The above transaction is not expected to have any material effect on the earnings per share and net tangible assets per share of the TAI SIN Group in the current financial year ending 30th June 2000.

None of the Directors or Substantial Shareholders of TAI SIN has any interest directly or indirectly (other than through the Company) in the above transaction.


BY ORDER OF THE BOARD

Mrs.
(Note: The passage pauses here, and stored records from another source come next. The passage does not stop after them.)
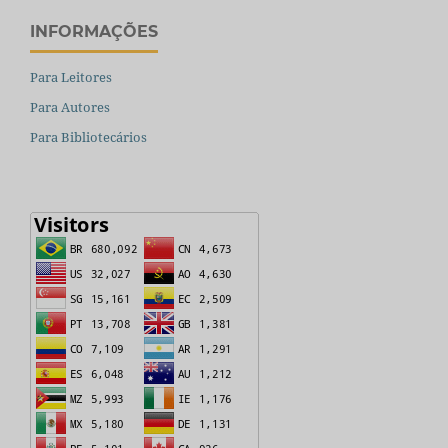
INFORMAÇÕES
Para Leitores
Para Autores
Para Bibliotecários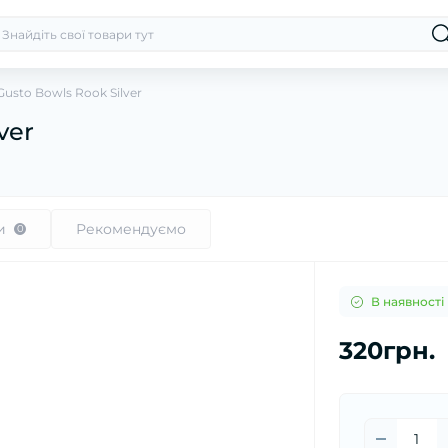
usto Bowls Rook Silver
ver
и
Рекомендуємо
0
В наявності
320грн.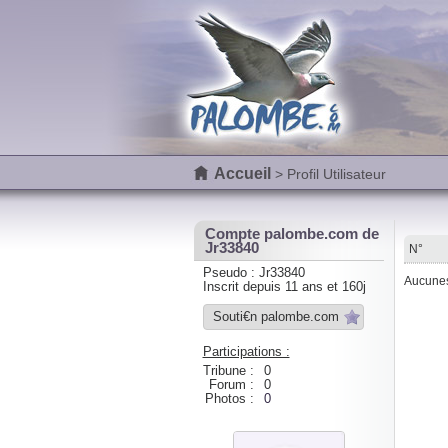
Accueil
> Profil Utilisateur
Compte palombe.com de
Jr33840
N°
Pseudo : Jr33840
Aucunes 
Inscrit depuis 11 ans et 160j
Souti€n palombe.com
Participations :
Tribune :
0
Forum :
0
Photos :
0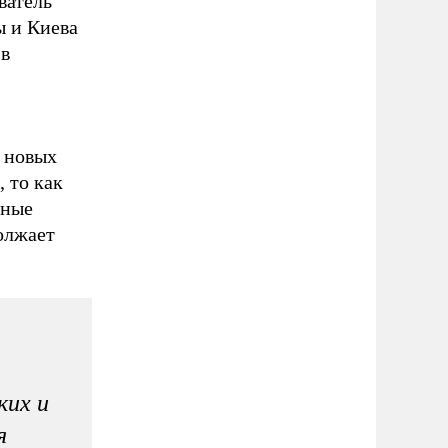
ватель
ы и Киева
 в
х новых
 то как
жные
олжает
ких и
я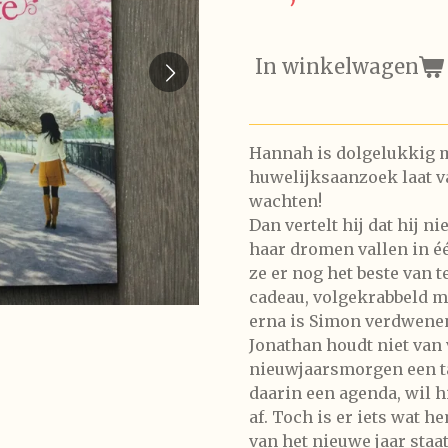
In winkelwagen
Hannah is dolgelukkig m
huwelijksaanzoek laat va
wachten!
Dan vertelt hij dat hij ni
haar dromen vallen in é
ze er nog het beste van
cadeau, volgekrabbeld me
erna is Simon verdwenen
Jonathan houdt niet van
nieuwjaarsmorgen een tas
daarin een agenda, wil h
af. Toch is er iets wat h
van het nieuwe jaar staa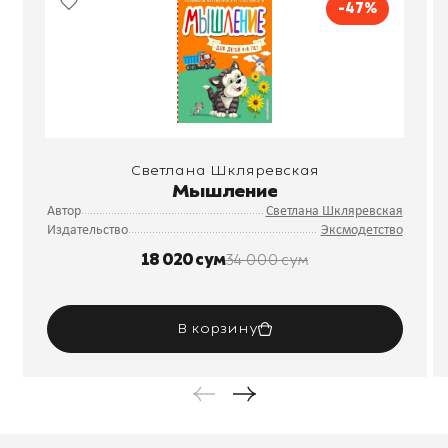
-47%
Светлана Шкляревская
Мышление
Автор
Светлана Шкляревская
Издательство
Эксмодетство
18 020 сум
34 000 сум
В корзину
Low nee Tan Leng Fong
Tan Shou Chieh
Secretaries

Dated: 24th May 2000

Submitted by Tan Shou Chieh, Secretary on 24/05/2000 to the SES

(Post 12 of 44)   09/26/2000.01:09:16
Author :
Eka
Tai Sin Cables yr to June net profit 114,000 sgd vs 1.634 mln


SINGAPORE (AFX-ASIA) - Tai Sin Electric Cables Manufacturing Ltd full year to June 2000 results:

Net profit - 114,000 sgd vs 1.364 mln

Sales - 29.485 mln sgd vs 24.404 mln

Pretax profit - 871,000 sgd vs 1.989 mln

Opg profit - 2.775 mln sgd vs 3.368 mln

EPS - 0.06 cents vs 0.83

Final div - 0.004 sgd vs 0.005

In a statement, Tai Sin said it expects the current year to be in line with the previous year as the construction and building industry in Singapore and Malaysia is expected to remain stagnant.

The oil crisis, a recent surge in copper prices and the weaker Singapore dollar against the U.S. dollar are expected to further increase the production cost of its wires and cables, it said.

Tai Sin attributed the poor performance in the first half to "the scarcity of new projects which resulted in heavy price discounting and intense competition which eroded the group's gross profit margins."

(Post 13 of 44)   10/13/2000.01:10:46
Author :
Eka
INCREASE OF SHARE CAPITAL IN SUBSIDIARY

The Board of Directors of Tai Sin Electric Cables Manufacturer Limited ("Tai Sin or the Company") are pleased to announce that Equalight Resources Sdn. Bhd. ("Equalight"), a subsidiary in Malaysia, has increased its paid-up share capital from RM$2,500,000/- to RM$5,000,000/- by the issue of 2,500,000 new ordinary shares of RM$1/- each at par to the following:-











Name
No. of shares of

RM$1/- each
Consideration satisfied by
Tai Sin
1,750,000
Cash
Lai Kon Seng
250,000
Cash
Lai Kon Seng
250,000
Disclosure of know-how for designing and manufacture of lamps and related products and license for its use by Equalight in Malaysia
Jang Eng Lan
250,000
- do -


The additional investment by Tai Sin is funded from its internal resources. Tai Sin will now own 85% of the enlarged share capital of Equalight which was previously wholly-owned by the Company.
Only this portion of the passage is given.